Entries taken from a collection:
*** Begin section ***
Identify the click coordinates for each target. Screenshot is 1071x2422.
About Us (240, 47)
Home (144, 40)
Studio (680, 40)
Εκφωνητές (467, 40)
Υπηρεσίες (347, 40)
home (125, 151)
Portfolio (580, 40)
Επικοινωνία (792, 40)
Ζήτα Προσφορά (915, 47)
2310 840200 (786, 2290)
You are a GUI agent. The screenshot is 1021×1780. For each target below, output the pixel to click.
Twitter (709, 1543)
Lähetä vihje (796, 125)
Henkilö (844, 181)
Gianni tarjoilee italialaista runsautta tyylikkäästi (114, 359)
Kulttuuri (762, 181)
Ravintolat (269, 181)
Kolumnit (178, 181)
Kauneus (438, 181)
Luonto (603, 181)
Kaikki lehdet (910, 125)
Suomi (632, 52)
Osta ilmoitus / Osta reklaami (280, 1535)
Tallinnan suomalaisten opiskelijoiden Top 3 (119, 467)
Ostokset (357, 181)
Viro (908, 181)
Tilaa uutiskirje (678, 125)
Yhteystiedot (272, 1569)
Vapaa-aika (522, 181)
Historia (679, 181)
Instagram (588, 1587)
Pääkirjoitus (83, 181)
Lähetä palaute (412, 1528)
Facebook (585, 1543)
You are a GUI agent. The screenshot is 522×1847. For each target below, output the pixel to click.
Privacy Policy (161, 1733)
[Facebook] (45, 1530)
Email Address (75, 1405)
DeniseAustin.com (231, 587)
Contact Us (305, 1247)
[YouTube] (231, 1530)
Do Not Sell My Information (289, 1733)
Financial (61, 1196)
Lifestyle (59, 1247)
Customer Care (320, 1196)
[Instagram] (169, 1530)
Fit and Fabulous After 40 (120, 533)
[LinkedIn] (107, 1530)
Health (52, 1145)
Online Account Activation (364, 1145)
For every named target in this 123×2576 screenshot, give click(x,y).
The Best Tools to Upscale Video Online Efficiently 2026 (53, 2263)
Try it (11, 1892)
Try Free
*** End section ***
▸ TASK REQUIREMENTS: Please write out every record shown above exactly as it reads.

▸ TASK RESULT:
Identify the click coordinates for each target. Screenshot is 1071x2422.
About Us (240, 47)
Home (144, 40)
Studio (680, 40)
Εκφωνητές (467, 40)
Υπηρεσίες (347, 40)
home (125, 151)
Portfolio (580, 40)
Επικοινωνία (792, 40)
Ζήτα Προσφορά (915, 47)
2310 840200 (786, 2290)
You are a GUI agent. The screenshot is 1021×1780. For each target below, output the pixel to click.
Twitter (709, 1543)
Lähetä vihje (796, 125)
Henkilö (844, 181)
Gianni tarjoilee italialaista runsautta tyylikkäästi (114, 359)
Kulttuuri (762, 181)
Ravintolat (269, 181)
Kolumnit (178, 181)
Kauneus (438, 181)
Luonto (603, 181)
Kaikki lehdet (910, 125)
Suomi (632, 52)
Osta ilmoitus / Osta reklaami (280, 1535)
Tallinnan suomalaisten opiskelijoiden Top 3 (119, 467)
Ostokset (357, 181)
Viro (908, 181)
Tilaa uutiskirje (678, 125)
Yhteystiedot (272, 1569)
Vapaa-aika (522, 181)
Historia (679, 181)
Instagram (588, 1587)
Pääkirjoitus (83, 181)
Lähetä palaute (412, 1528)
Facebook (585, 1543)
You are a GUI agent. The screenshot is 522×1847. For each target below, output the pixel to click.
Privacy Policy (161, 1733)
[Facebook] (45, 1530)
Email Address (75, 1405)
DeniseAustin.com (231, 587)
Contact Us (305, 1247)
[YouTube] (231, 1530)
Do Not Sell My Information (289, 1733)
Financial (61, 1196)
Lifestyle (59, 1247)
Customer Care (320, 1196)
[Instagram] (169, 1530)
Fit and Fabulous After 40 (120, 533)
[LinkedIn] (107, 1530)
Health (52, 1145)
Online Account Activation (364, 1145)
For every named target in this 123×2576 screenshot, give click(x,y).
The Best Tools to Upscale Video Online Efficiently 2026 (53, 2263)
Try it (11, 1892)
Try Free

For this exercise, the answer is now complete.